Activity: Work through the records below, line by line, and say how many lines include "Hunter", with nothing else.
# # # #
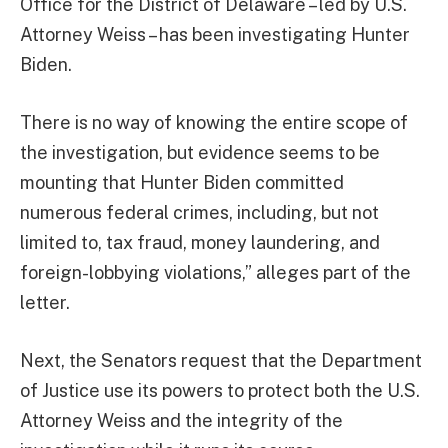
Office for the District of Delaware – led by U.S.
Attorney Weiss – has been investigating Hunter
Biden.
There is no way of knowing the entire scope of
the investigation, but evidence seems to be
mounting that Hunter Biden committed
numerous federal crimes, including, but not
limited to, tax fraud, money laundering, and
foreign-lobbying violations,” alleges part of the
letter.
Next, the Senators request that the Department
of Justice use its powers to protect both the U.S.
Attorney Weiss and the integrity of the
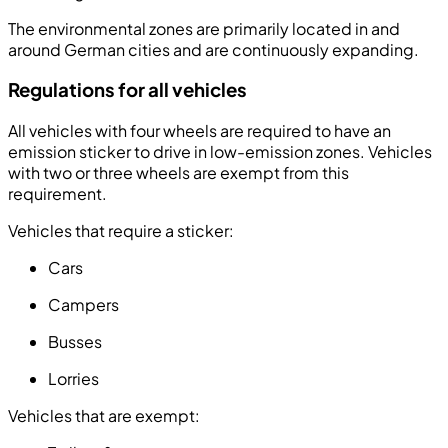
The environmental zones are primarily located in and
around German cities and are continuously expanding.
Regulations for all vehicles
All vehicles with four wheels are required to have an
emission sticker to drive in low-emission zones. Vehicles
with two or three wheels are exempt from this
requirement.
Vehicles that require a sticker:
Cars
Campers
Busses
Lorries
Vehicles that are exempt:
# # # #
Answer section: 2